Unizor - Physics4Teens - Mechanics - Dynamics - Free Falling

Notes to a video lecture on http://www.unizor.com



Free Falling



Free falling is a movement of an object on a surface of a planet
relative to this surface, when the only force acting on this object is
the gravitational force of a planet.



Our task is to describe this movement in mechanical terms of force, mass and acceleration.

In this task we will assume that

(a) an object in question is a point-object of mass m,

(b) a planet has a spherical form and its mass M is uniformly distributed within its volume,

(c) a planet has a radius R,

(d) [an important assumption that can be justified by complex
calculations] we can model the combined forces of gravitation between
all microscopic particles inside a planet and our object in question as a
gravitational force of a point-object of mass M positioned at the center of a planet.

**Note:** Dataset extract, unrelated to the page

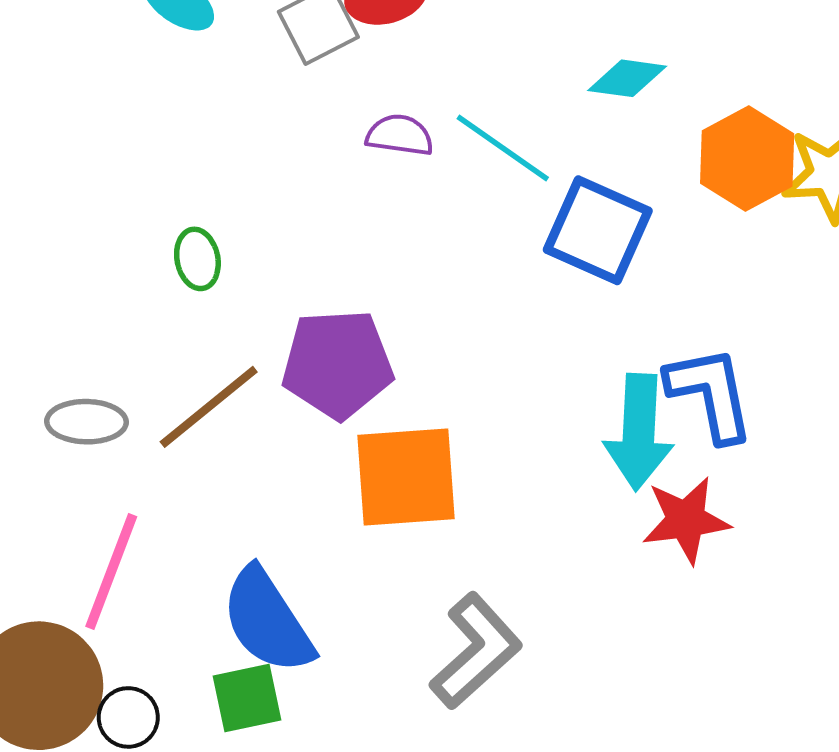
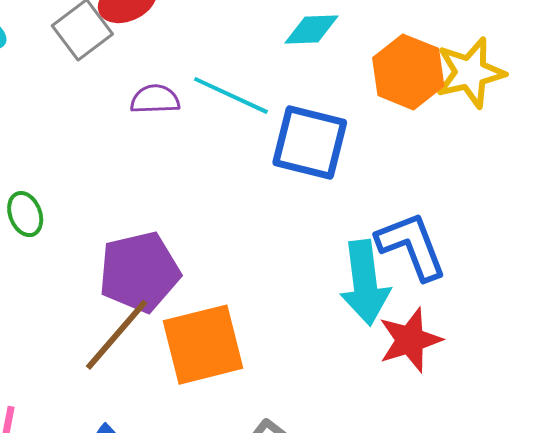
brown line: (209, 407) -> (117, 335), moved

In this case the one and only force of attraction acting on an object
and directed towards the center of a planet can be expressed using the
Law of Gravitation as follows:

F = G·M·m /R²

where G is a gravitational constant,

G = 6.674·10⁻¹¹ N·m²/kg²



Knowing the force of gravity F and mass of an object m, we can determine the acceleration using the Newton's Second Law:

a = F/m = G·M /R²



Notice that this acceleration does not depend on m - mass of an object, which means that all objects fall on the surface of a planet with the same acceleration.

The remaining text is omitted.